Best practices for using vision with Claude

Vision allows for a new mode of interaction with Claude. We’ve compiled a few tips for getting the best performance on your images. Before we get to that, let's first setup the code we need to run the notebook.

python

%pip install anthropic IPython

python

import base64
 
from anthropic import Anthropic
from IPython.display import Image
 
client = Anthropic()
MODEL_NAME = "claude-opus-4-1"
 
 
def get_base64_encoded_image(image_path):
    with open(image_path, "rb") as image_file:
        binary_data = image_file.read()
        base_64_encoded_data = base64.b64encode(binary_data)
        base64_string = base_64_encoded_data.decode("utf-8")
        return base64_string

Applying traditional techniques to multimodal

You can fix hallucination issues with traditional prompt engineering techniques like role assignment. Let’s see an example of this:

Suppose I want Claude to count the number of dogs in this image:

python

Image(filename="../images/best_practices/nine_dogs.jpg")

Output image

python

message_list = [
    {
        "role": "user",
        "content": [
            {
                "type": "image",
                "source": {
                    "type": "base64",
                    "media_type": "image/jpeg",
                    "data": get_base64_encoded_image("../images/best_practices/nine_dogs.jpg"),
                },
            },
            {"type": "text", "text": "How many dogs are in this picture?"},
        ],
    }
]
 
response = client.messages.create(model=MODEL_NAME, max_tokens=2048, messages=message_list)
print(response.content[0].text)

The image shows a group of 10 dogs of various breeds sitting together in a grassy field with flowers in the background. The breeds appear to include Border Collies, an Australian Shepherd, and a Terrier mix, though I can't say for certain. The dogs have different colored coats including black, white, brown, and gray. They are all attentively facing the camera, likely posing for the photo.

There's only 9 dogs but Claude thinks there is 10! Let’s apply a little prompt engineering and and try again.

python

message_list = [
    {
        "role": "user",
        "content": [
            {
                "type": "image",
                "source": {
                    "type": "base64",
                    "media_type": "image/jpeg",
                    "data": get_base64_encoded_image("../images/best_practices/nine_dogs.jpg"),
                },
            },
            {
                "type": "text",
                "text": "You have perfect vision and pay great attention to detail which makes you an expert at counting objects in images. How many dogs are in this picture? Before providing the answer in <answer> tags, think step by step in <thinking> tags and analyze every part of the image.",
            },
        ],
    }
]
 
response = client.messages.create(model=MODEL_NAME, max_tokens=2048, messages=message_list)
print(response.content[0].text)

<thinking>
To accurately count the number of dogs in this image, I'll visually scan the image from left to right, focusing on each individual dog.

Starting on the left side, I see two black dogs standing next to each other.
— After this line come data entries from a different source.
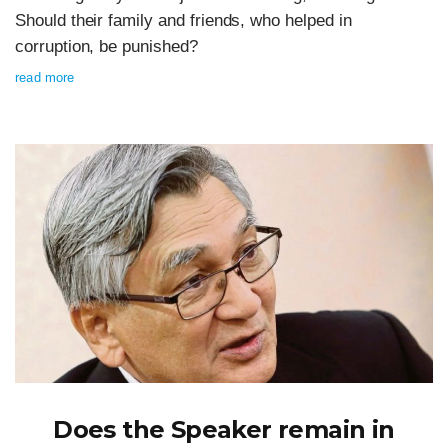
Should their family and friends, who helped in
corruption, be punished?
read more
Does the Speaker remain in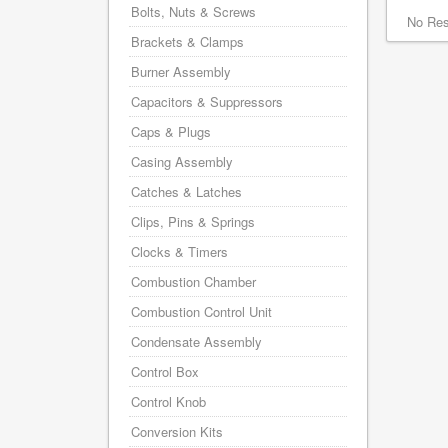
Bolts, Nuts & Screws
No Res
Brackets & Clamps
Burner Assembly
Capacitors & Suppressors
Caps & Plugs
Casing Assembly
Catches & Latches
Clips, Pins & Springs
Clocks & Timers
Combustion Chamber
Combustion Control Unit
Condensate Assembly
Control Box
Control Knob
Conversion Kits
Moving to the right, there's a white and gray dog, then a brown and white dog, then a predominantly black dog with white markings.

Continuing to the right, I see a mostly black dog, then a black and white border collie type dog, then another dog with black and white fur.

Scanning the remaining right portion of the image, I see one more brown and white dog.

After carefully examining each dog in the photo, it appears I have accounted for all the dogs present.
</thinking>

<answer>There are 9 dogs total in this image of a diverse group of dogs sitting together in grass with some flowers in the background.</answer>

Great! After applying some prompt engineering to the prompt, we see that Claude now counts correctly that there is 9 dogs.

Visual prompting

Images as input allows for prompts to now be given within the image itself. Let’s take a look at some examples.

In this image, we write some text and draw an arrow on it. Let’s just pass this in to Claude with no accompanying text prompt.

python

Image(filename="../images/best_practices/circle.png")

Output image

python

message_list = [
    {
        "role": "user",
        "content": [
            {
                "type": "image",
                "source": {
                    "type": "base64",
                    "media_type": "image/png",
                    "data": get_base64_encoded_image("../images/best_practices/circle.png"),
                },
            },
        ],
    }
]
 
response = client.messages.create(model=MODEL_NAME, max_tokens=2048, messages=message_list)
print(response.content[0].text)

The image shows a simple black circle outline on a white background. Inside the circle, there is a straight horizontal line segment that does not touch the circle's edges. The circle and line are both drawn with thin, black strokes, giving the appearance of a basic geometric diagram or symbol.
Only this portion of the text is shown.